4/10

Killer Hacker

Dans le futur, l'homme a dominé la génétique grâce à l'invention du Transcodeur, un gant capable de manipuler l'ADN humain et de guérir tous les maux. Mal utilisé, le dispositif devient une arme redoutable, et c'est pourquoi son inventeur, Christian (Alec Newman), décide de le cacher. Par un affreux coup du sort, il se retrouve entre les mains du jeune Jacky, le frère de la tueuse à gages Michelle (Bai Ling)...

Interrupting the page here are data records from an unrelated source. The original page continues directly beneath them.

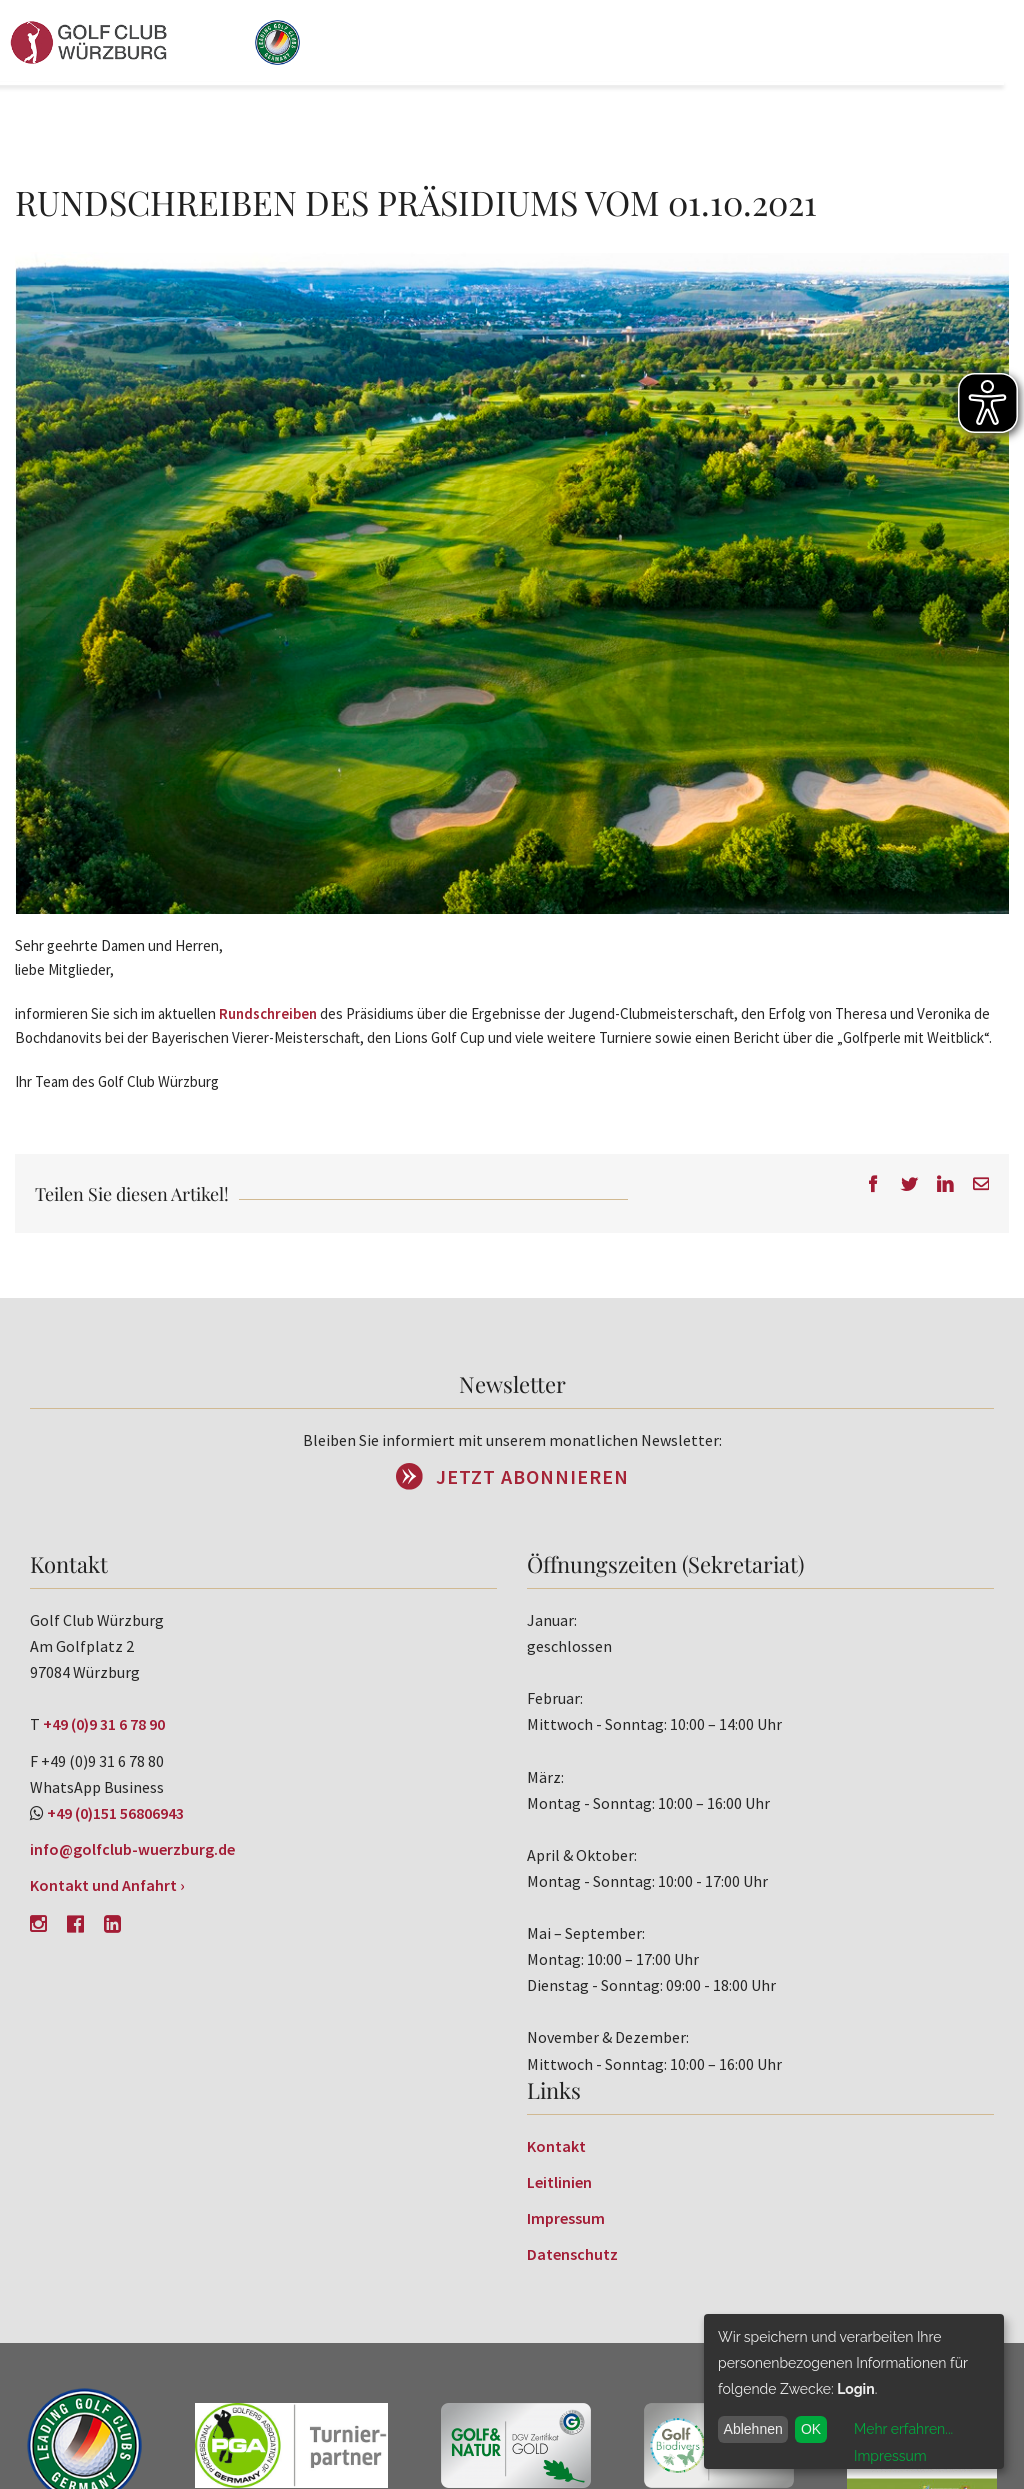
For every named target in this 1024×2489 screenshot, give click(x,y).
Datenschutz (572, 2254)
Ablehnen (753, 2429)
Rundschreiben (268, 1013)
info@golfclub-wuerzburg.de (132, 1849)
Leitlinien (559, 2182)
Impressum (566, 2218)
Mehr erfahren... (903, 2429)
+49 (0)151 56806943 (115, 1813)
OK (811, 2429)
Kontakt (556, 2146)
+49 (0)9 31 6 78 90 (104, 1724)
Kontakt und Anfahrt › (107, 1885)
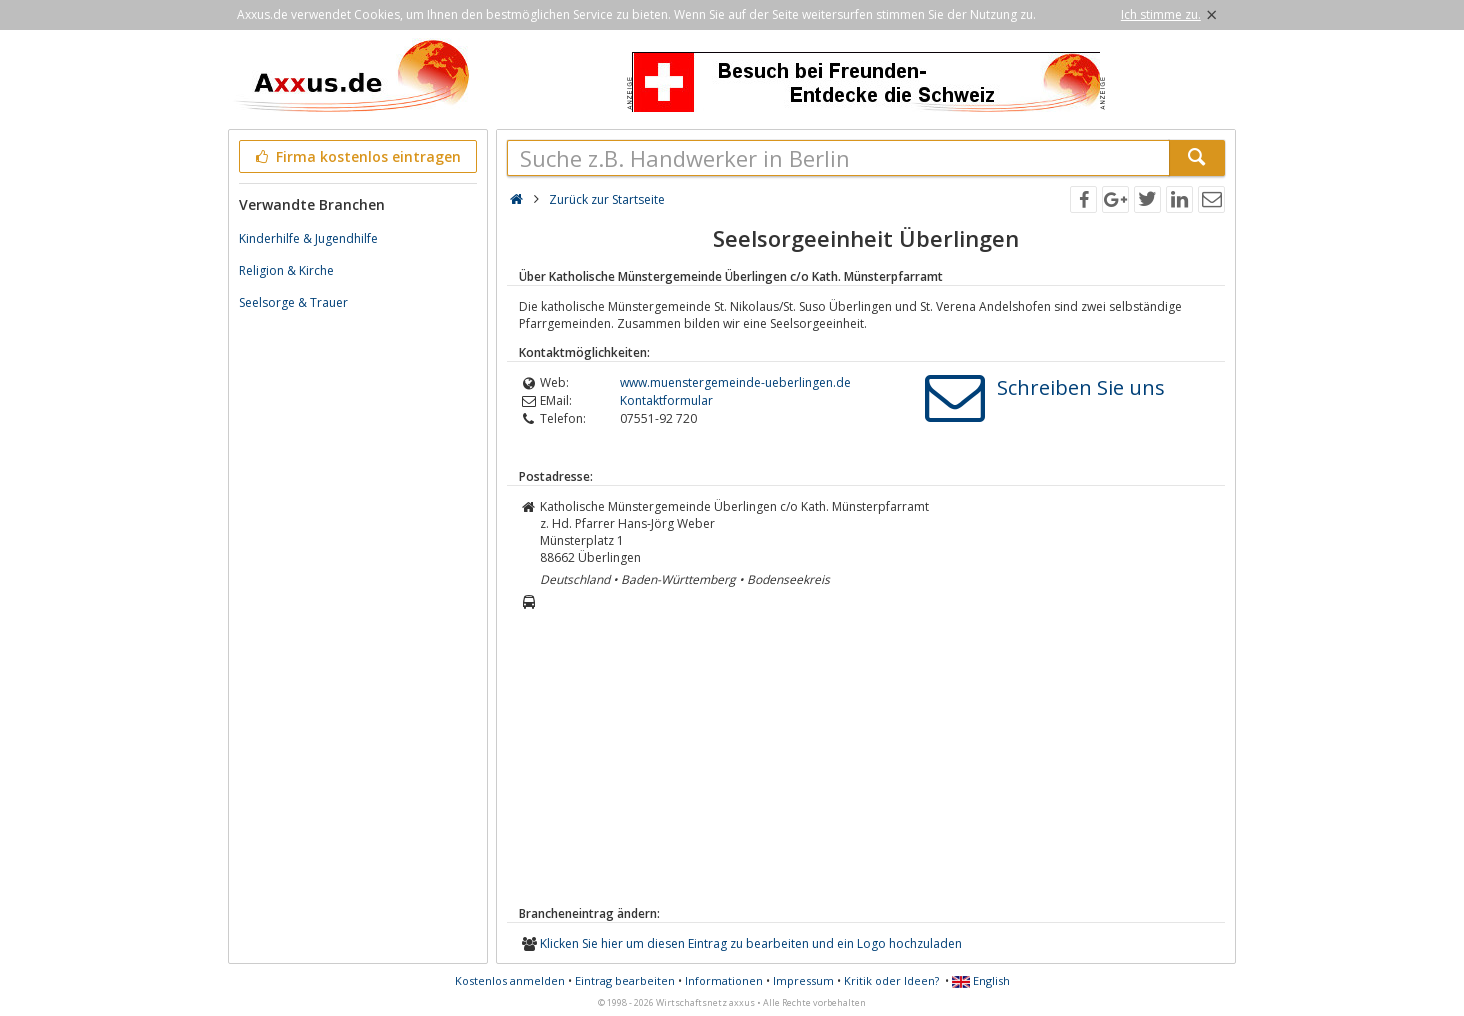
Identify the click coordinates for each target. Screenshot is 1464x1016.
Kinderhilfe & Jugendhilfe (308, 238)
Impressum (803, 980)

Qui a dit que l'on ne pouvait rien produire avec trois millions de dollars ? C'est en effet le budget lilliputien de cette petite production cyberpunk ambitieuse mais inévitablement rachitique, où se mélangent un certain nombre de clichés et de thèmes que l'on déjà pu survoler par le passé. Ainsi, une tueuse sexy doit subir à la fois les frasques de son frère bien débile à souhait et les malheurs de son petit voisin beau gosse. Toutes les intrigues tournent autour d'un petit dispositif servant à manipuler l'ADN des gens, d'une part, mais aussi à les tuer, d'autre part. Synopsis classique mais efficace, bien malheureusement jeté dans un univers aux multiples ramifications à peine effleurées et présentées à la va-vite. Rapidement, on se retrouve noyé dans cet embrouillamini assez insipide, qui vautre systématiquement les passages intéressants et se perd un peu trop dans les sous-scènes de mauvaise augure. A croire que l'on a voulu étirer volontairement la longueur pour ressembler à un vrai long métrage, tiens.
Quand on a de l'ambition, il faut en avoir les moyens financiers, ce que Killer Hacker n'a évidemment pas. Le fond vert y est une pratique courante, ce n'est pas du premier choix mais reconnaissons que l'on a déjà vu bien pire et que le film ne s'en sort pas si mal, qu'il arrive à poser une ambiance assez intéressante, toute en couleurs sombres. Autant le dire maintenant, tout n'est pas de ce calibre, déjà moyen, et le réalisateur se plantera à plusieurs reprises en cherchant le plan sympa sans avoir pourtant la possibilité technique de le faire. Côté acteur, Faye Dunaway y fait une apparition assez brève, et certains reconnaîtront dans le rôle masculin principal le Paul Atréides (Alec Newman) de la série télévisée Dune. Les amateurs de Playboy, eux sauront poser un nom sur la plastique irréprochable de Bai Ling, tandis que les amateurs de cinéma se pendront devant son jeu au-delà du médiocre.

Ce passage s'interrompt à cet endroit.